__What the task asks__: Locate the line containing "Klantenservice & Klachtenregel" in the material below. Copy that line and all following lines through the end exactly, omitting any pictures.

::::::::

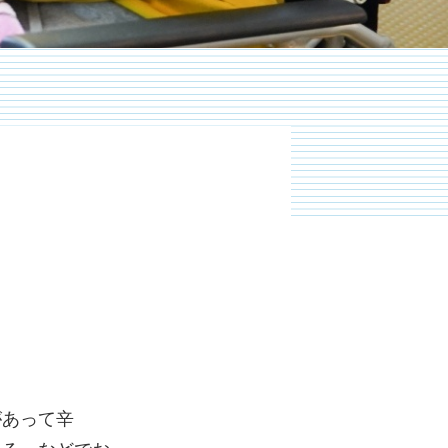
。
があって辛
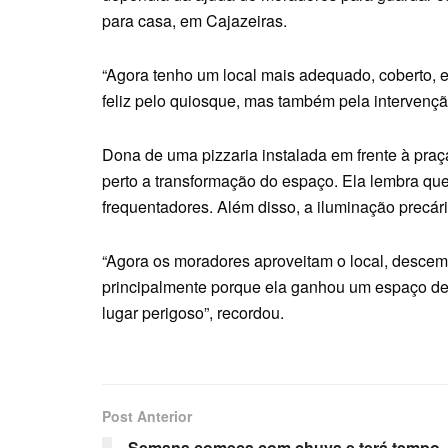
para casa, em Cajazeiras.
“Agora tenho um local mais adequado, coberto, 
feliz pelo quiosque, mas também pela intervenç
Dona de uma pizzaria instalada em frente à pra
perto a transformação do espaço. Ela lembra que 
frequentadores. Além disso, a iluminação precári
“Agora os moradores aproveitam o local, descem
principalmente porque ela ganhou um espaço des
lugar perigoso”, recordou.
Post Anterior
Semana começa com chuva e terá tempo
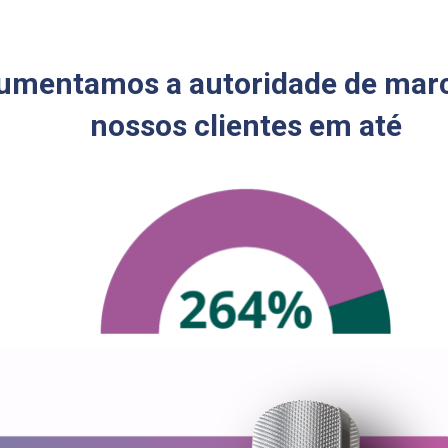
umentamos a autoridade de marc
nossos clientes em até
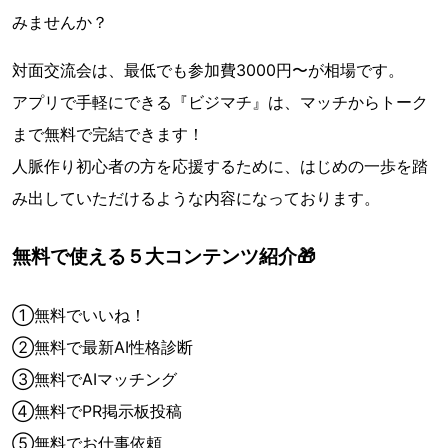
みませんか？
対面交流会は、最低でも参加費3000円〜が相場です。
アプリで手軽にできる『ビジマチ』は、マッチからトーク
まで無料で完結できます！
人脈作り初心者の方を応援するために、はじめの一歩を踏
み出していただけるような内容になっております。
無料で使える５大コンテンツ紹介🎁
①無料でいいね！
②無料で最新AI性格診断
③無料でAIマッチング
④無料でPR掲示板投稿
⑤無料でお仕事依頼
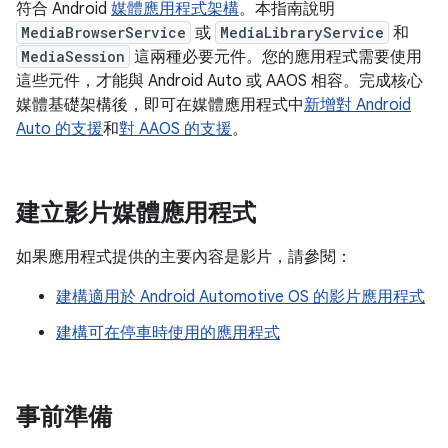
符合 Android
媒體應用程式架構
。本指南說明
MediaBrowserService
或
MediaLibraryService
和
MediaSession
這兩種必要元件。您的應用程式需要使用
這些元件，才能與 Android Auto 或 AAOS 相容。完成核心
媒體基礎架構後，即可在媒體應用程式中
新增對 Android
Auto 的支援
和
對 AAOS 的支援
。
建立影片媒體應用程式
如果應用程式提供的主要內容是影片，請參閱：
建構適用於 Android Automotive OS 的影片應用程式
建構可在停車時使用的應用程式
事前準備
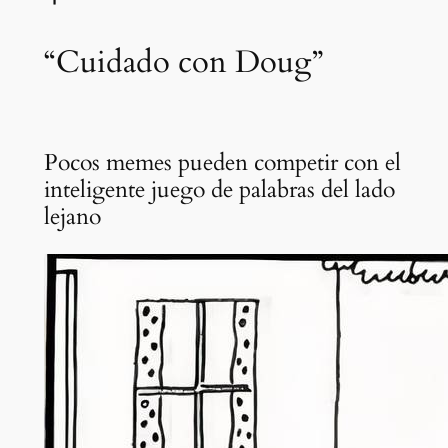
“Cuidado con Doug”
Pocos memes pueden competir con el
inteligente juego de palabras del lado
lejano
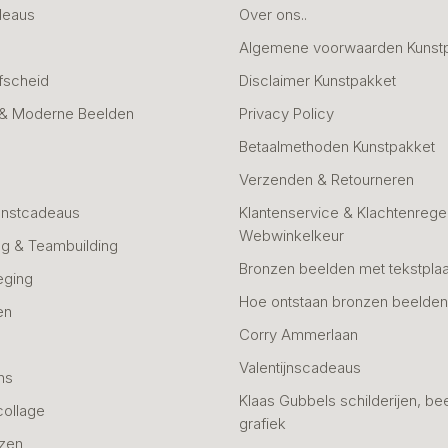
deaus
Over ons..
Algemene voorwaarden Kunst
fscheid
Disclaimer Kunstpakket
 & Moderne Beelden
Privacy Policy
Betaalmethoden Kunstpakket
Verzenden & Retourneren
unstcadeaus
Klantenservice & Klachtenregel
Webwinkelkeur
g & Teambuilding
Bronzen beelden met tekstplaa
eging
Hoe ontstaan bronzen beelde
en
Corry Ammerlaan
n
Valentijnscadeaus
ns
Klaas Gubbels schilderijen, be
collage
grafiek
azen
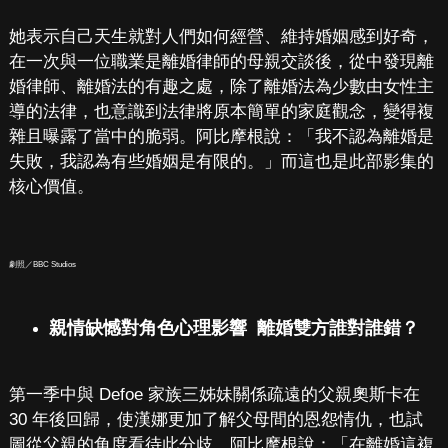
她表示自己天生就對人們如何經營、維持婚姻感到好奇，
在一次與一位職業是離婚律師的母親交談後，從中發現離
婚律師、離婚法的有趣之處，除了離婚法為少數由女性主
導的法律，也意識到法律將原本簡單的家庭觀念，變得複
雜且曝露了當中的脆弱。阿比摩根說：「我不認為離婚是
失敗，我認為有些婚姻是有限的。」而這也是此部影集的
核心價值。
劇照／BBC Studios
親情缺憾對角色心理影響 離婚雙方誰對誰錯？
第一季中與 Defoe 家族三姊妹關係疏遠的父親奧斯卡在
30 年後回歸，使漢娜更加了解父母間的恩怨情仇，也試
圖從父親的角度看待此分歧，阿比摩根說：「在離婚這複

::::::::

__Task answer__:
Klantenservice & Klachtenregel
Webwinkelkeur
g & Teambuilding
Bronzen beelden met tekstplaa
eging
Hoe ontstaan bronzen beelde
en
Corry Ammerlaan
n
Valentijnscadeaus
ns
Klaas Gubbels schilderijen, be
collage
grafiek
azen
她表示自己天生就對人們如何經營、維持婚姻感到好奇，
在一次與一位職業是離婚律師的母親交談後，從中發現離
婚律師、離婚法的有趣之處，除了離婚法為少數由女性主
導的法律，也意識到法律將原本簡單的家庭觀念，變得複
雜且曝露了當中的脆弱。阿比摩根說：「我不認為離婚是
失敗，我認為有些婚姻是有限的。」而這也是此部影集的
核心價值。
劇照／BBC Studios
親情缺憾對角色心理影響 離婚雙方誰對誰錯？
第一季中與 Defoe 家族三姊妹關係疏遠的父親奧斯卡在
30 年後回歸，使漢娜更加了解父母間的恩怨情仇，也試
圖從父親的角度看待此分歧，阿比摩根說：「在離婚這複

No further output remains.